McInnis’ plan won’t affect the future of forest
The final White River National Forest management plan won’t be unduly influenced by the demands of U.S. Rep. Scott McInnis, a forest official says.
Forest Supervisor Martha Ketelle and Aspen District Ranger Jim Upchurch met with the Pitkin County Commissioners Tuesday to update the board on the progress of the new forest plan.
U.S. Forest Service planning staffers are now crafting a final plan after categorizing and analyzing 60,000 separate comments submitted in over 14,000 letters.
Ketelle told the commissioners she met with McInnis recently and discussed the parts of the plan that are important to him.
“I think he understands that he was not in touch with all the constituencies that we were in touch with,” Ketelle said. Before writing the plan, the Forest Service organized numerous meetings with many groups interested in how the national forest is going to be managed.
Then, as mandated by Congress, an environmental impact statement with six separate alternatives was created. Each of the alternatives was written with a separate goal, or theme, in mind.
Alternative D, stressing preservation of biological diversity, was the preferred alternative. Unsatisfied with any of the alternatives written by forest planners, McInnis directed his staff in 1999 to create another alternative forest plan.
Commissioners grilled Ketelle as to whether the final plan would bear any resemblance to the preferred alternative.
“I’m just concerned that we’re going to see Alternative D eroded,” said Commissioner Jack Hatfield. “I’m concerned that the outcome has been massaged by Washington, D.C.”
Commissioner Dorothea Farris was more explicit, asking if McInnis has had undue influence.

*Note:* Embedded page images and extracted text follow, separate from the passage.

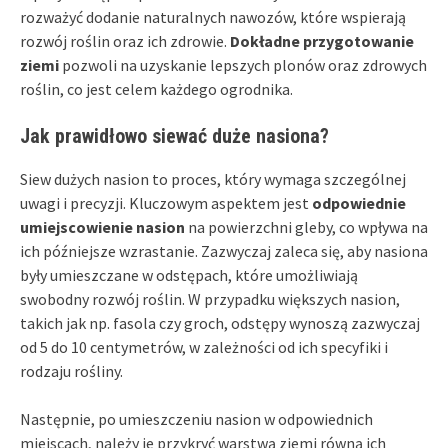
rozważyć dodanie naturalnych nawozów, które wspierają
rozwój roślin oraz ich zdrowie.
Dokładne przygotowanie
ziemi
pozwoli na uzyskanie lepszych plonów oraz zdrowych
roślin, co jest celem każdego ogrodnika.
Jak prawidłowo siewać duże nasiona?
Siew dużych nasion to proces, który wymaga szczególnej
uwagi i precyzji. Kluczowym aspektem jest
odpowiednie
umiejscowienie nasion
na powierzchni gleby, co wpływa na
ich późniejsze wzrastanie. Zazwyczaj zaleca się, aby nasiona
były umieszczane w odstępach, które umożliwiają
swobodny rozwój roślin. W przypadku większych nasion,
takich jak np. fasola czy groch, odstępy wynoszą zazwyczaj
od 5 do 10 centymetrów, w zależności od ich specyfiki i
rodzaju rośliny.
Następnie, po umieszczeniu nasion w odpowiednich
miejscach, należy je przykryć warstwą ziemi równą ich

But Ketelle reassured the board that, though McInnis’ alternative had a lot of work in it, it wouldn’t greatly affect the final plan.
“McInnis’ plan was the most extensive comment we received,” Ketelle said. “But we didn’t give it any more weight than any other comments.”
The last round of public involvement in the forest plan will begin next week. Forest officials will meet separately with six invited groups of “stakeholders,” motorized recreationists, nonmotorized recreationists, ski area officials, environmental and conservation groups, second-home owners and local governments.
The meetings will be in Glenwood Springs, Avon and Denver.